CuseCar, which is run by a local sustainability trust fund in Syracuse, just completed an assessment [PDF] of its first years for the program’s R&D funders at the state level. With a handful of Priuses and about a hundred members, CuseCar logged 1,500 trips and nearly 28,000 miles from 2008 through March of this year. No one pays more than $60 for a full 24-hours of use, and hourly rates go as low as $5.95 (Zipcar prices vary by location, but are generally a several bucks pricier by the hour and sometimes much more on the weekend).
“We’re not driven by dollars per share per quarter,” says Al Stirpe, the executive director of Synapse Sustainability Trust, which runs the program. “We’re more driven by the mission of lowering our carbon footprint and reducing the numbers of vehicles that come into the city.”
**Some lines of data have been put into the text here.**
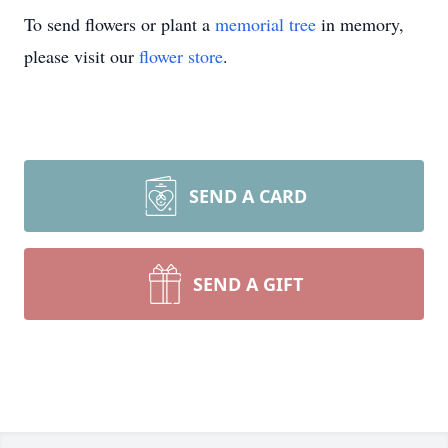
To send flowers or plant a
memorial tree
in memory,
please visit our
flower store
.
SEND A CARD
SEND A GIFT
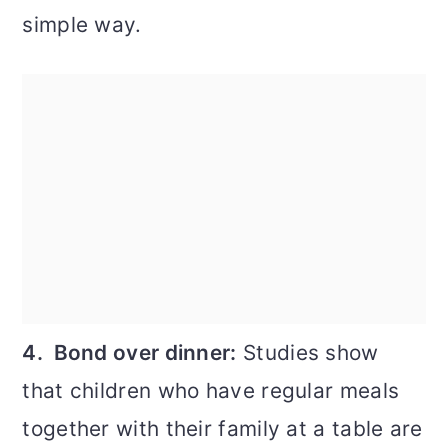
simple way.
4. Bond over dinner:
Studies show
that children who have regular meals
together with their family at a table are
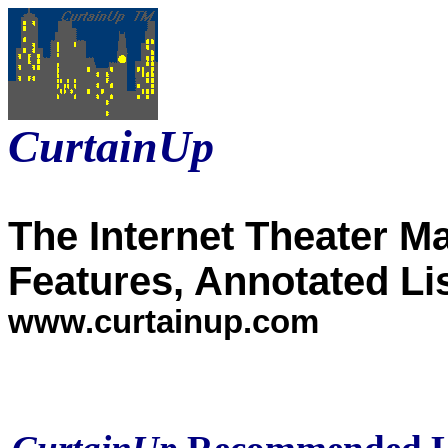
CurtainUp
The Internet Theater M
Features, Annotated Li
www.curtainup.com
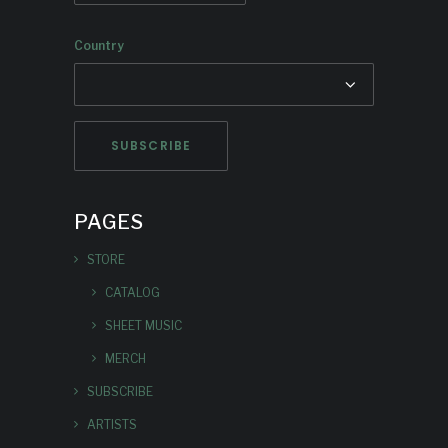
Country
PAGES
STORE
CATALOG
SHEET MUSIC
MERCH
SUBSCRIBE
ARTISTS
The nonprofit model, Stirpe says, has given CuseCar the space to try out some strange (and ultimately not super-successful) ideas. CuseCar has toyed with integrating a valet service to the airport, a drunk-bus ride for late-night revelers, and even an “ambassadors” program where well-dressed and knowledgeable CuseCar members could pick up out-of-town job applicants for local businesses in a stylish hybrid (CuseCar’s community backers are also worried about local issues like brain-drain of college graduates who leave Syracuse as soon as they're done with school).
Among its more hopeful ideas, Synapse Sustainability Trust secured grant funding to install electric vehicle charging stations around town, which could soon be integrated with CuseCar’s two plug-in Priuses.
Philadelphia had a similarly novel nonprofit that offered debit-card billing to accommodate low-income users, although it was bought out last month by Enterprise. And Chicago’s system has an innovative partnership with the city’s public transit system, reinforcing the broader goals of universal and affordable transportation that are farther from a for-profit car-share’s mission.
All of this isn’t to say that nonprofits are inherently more effective, or more promising than their profit-making cousins. But they offer an opportunity for communities that haven’t yet been deemed profitable by providers like Zipcar, or that envision a more expansive mission than national rental companies want to tackle. And the more cities that do this, the easier it is to set up. CuseCar, for instance, had no trouble convincing its insurance company that it needed a policy covering a hundred or so random people to share cars for which none of them was registered. Ithaca had already asked.